There were four other attacks on Canada led by a faction of Fenians that believed a marginally successful invasion of British North America would give them leverage on Ireland’s behalf because it was three in the afternoon and this whiskey isn’t going to drink itself.  They made General Thomas William Sweeny, a former Union general, their “Secretary for War” and sent an army of over 1,000 Fenians across the Niagara River on June 1st, and ambushed the woefully under-equipped and under-trained Canadian militia in the Battle of Ridgeway, a fairly decisive Fenian victory, followed by an additional victory at Fort Erie.  At this point, they realized that an American warship had cut off their supply lines, so they decided they might as well give up, releasing their Canadian prisoners and surrendering themselves to American forces (who presumably scolded them in the manner that a father might scold his high school son for going out to a party and getting drunk and fooling around with a girl—that sort of “young man we’re disappointed in you” with a slight tone that implies that, at the end of the day, he’s not that mad).

scolding father

“Now, you should know better than to go out and invade Canada.  We have rules in this household, young man.”

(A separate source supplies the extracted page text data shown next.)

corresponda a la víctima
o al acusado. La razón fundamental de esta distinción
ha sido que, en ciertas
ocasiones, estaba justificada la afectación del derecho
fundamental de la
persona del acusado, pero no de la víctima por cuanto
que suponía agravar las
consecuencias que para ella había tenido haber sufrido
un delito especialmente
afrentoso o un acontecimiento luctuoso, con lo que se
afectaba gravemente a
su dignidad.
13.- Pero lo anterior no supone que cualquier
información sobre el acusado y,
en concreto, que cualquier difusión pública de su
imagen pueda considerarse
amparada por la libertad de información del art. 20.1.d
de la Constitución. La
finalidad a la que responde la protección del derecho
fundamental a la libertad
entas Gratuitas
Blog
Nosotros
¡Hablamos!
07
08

This invasion did little to assist the Irish independence movement (because, why the fuck would it?) though it did help shift Canadian popular opinion in favor of confederating into one single nation.  So, hey, all it took was a haphazard Irish invasion from America to get Canadians to decide they want to be their own country.  “Fine, we guess we’ll become a single nation, if these Irish Americans are going to keep shooting at us for no reason,” was, we’re assuming, the Preamble to their Constitution.

The Fenians never mounted anything nearly as formidable in their ensuing raids, which presumably involved playing the song Yakety Sax in the background.  In 1866, they decided to focus on Eastern Canada, and invaded Pigeon Hill with around 1000 men before the Canadian government actually decided to defend the border.  When Canadian troops showed up, the Fenians realized, “Oh shit, we are super low on weapons” and promptly surrendered.  The invasion lasted one full day.

canadian soldiers

Canadian soldiers, pictured above being very polite.

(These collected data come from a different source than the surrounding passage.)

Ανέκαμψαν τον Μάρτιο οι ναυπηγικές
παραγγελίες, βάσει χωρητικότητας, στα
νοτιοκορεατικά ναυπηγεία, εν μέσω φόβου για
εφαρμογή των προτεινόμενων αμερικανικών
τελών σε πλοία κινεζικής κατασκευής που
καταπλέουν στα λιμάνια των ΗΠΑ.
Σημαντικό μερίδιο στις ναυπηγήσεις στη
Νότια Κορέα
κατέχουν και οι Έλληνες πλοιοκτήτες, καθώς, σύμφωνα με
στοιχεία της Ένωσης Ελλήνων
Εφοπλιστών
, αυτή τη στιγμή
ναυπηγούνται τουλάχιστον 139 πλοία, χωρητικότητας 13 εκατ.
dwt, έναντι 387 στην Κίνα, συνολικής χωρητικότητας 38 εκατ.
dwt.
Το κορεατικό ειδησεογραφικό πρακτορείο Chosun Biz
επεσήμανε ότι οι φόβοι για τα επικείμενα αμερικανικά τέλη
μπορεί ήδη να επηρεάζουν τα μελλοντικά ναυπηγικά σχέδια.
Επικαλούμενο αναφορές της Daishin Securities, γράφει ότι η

The last two raids occurred four years later, with the Battle of Eccles Hill in the Montreal region being easily turned away with no casualties among Canadian forces, followed by an 1871 Pembina Raid that didn’t even mange to make it across the border into Canada—their force of 35 (yes, just 35) captured a Hudson’s Bay Company post they thought was in Canada, only to find out that they underestimated the border by about two miles.  The U.S. Army quickly captured them, and didn’t even bother to charge them with invading U.S. territory.  They just let them go, probably under the little-used statute of, “Man, we just feel kind of bad for you guys.”

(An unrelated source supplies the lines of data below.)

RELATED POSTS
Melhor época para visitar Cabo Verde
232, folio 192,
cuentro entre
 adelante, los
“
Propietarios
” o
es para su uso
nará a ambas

Eventually, the Fenian organization petered out, and most of their accomplishments are measured in how they effected Canada, not Ireland.  They pushed Canada into uniting as a single nation, caused them to reshape their militia training techniques, and helped Canadians develop a nice healthy annoyance at America for seemingly tolerating the raids, and also for giggling when Canada was complaining about the Fenian Army attacking them all the time.

But at the end of the day, the most important thing to remember from this comically doomed endeavor is that a bunch of Irish Americans used to invade Canada like it was some sort of hobby, and we think that’s wonderful and kind of hilarious.

God bless, Fenians.  Have a drink on us.